--- Source records ---
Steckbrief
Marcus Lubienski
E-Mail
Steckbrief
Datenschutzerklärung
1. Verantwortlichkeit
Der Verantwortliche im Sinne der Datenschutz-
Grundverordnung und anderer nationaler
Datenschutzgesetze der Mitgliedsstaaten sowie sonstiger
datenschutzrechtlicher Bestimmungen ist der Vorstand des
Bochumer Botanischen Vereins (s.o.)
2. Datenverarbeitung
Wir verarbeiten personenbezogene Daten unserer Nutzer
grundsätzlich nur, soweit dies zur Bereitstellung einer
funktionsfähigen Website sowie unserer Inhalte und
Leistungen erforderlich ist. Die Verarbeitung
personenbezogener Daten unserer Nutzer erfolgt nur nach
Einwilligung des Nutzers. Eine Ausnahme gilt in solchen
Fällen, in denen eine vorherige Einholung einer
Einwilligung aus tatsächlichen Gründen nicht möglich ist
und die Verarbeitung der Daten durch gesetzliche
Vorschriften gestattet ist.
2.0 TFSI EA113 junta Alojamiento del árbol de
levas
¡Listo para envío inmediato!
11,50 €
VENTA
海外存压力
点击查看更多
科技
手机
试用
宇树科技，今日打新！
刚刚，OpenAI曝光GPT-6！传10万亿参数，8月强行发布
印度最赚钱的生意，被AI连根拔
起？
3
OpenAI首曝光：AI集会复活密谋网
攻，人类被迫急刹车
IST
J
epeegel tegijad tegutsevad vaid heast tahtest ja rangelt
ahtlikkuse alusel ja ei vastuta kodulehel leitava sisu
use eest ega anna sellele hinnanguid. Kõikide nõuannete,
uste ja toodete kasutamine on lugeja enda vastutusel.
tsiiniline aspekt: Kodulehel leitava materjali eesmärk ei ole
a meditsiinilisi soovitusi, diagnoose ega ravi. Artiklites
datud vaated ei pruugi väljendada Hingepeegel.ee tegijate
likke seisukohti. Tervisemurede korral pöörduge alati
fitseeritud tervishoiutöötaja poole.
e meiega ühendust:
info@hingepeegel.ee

--- Task requirements ---
Copy each line above containing the string "einer".

--- Your solution ---
grundsätzlich nur, soweit dies zur Bereitstellung einer
Fällen, in denen eine vorherige Einholung einer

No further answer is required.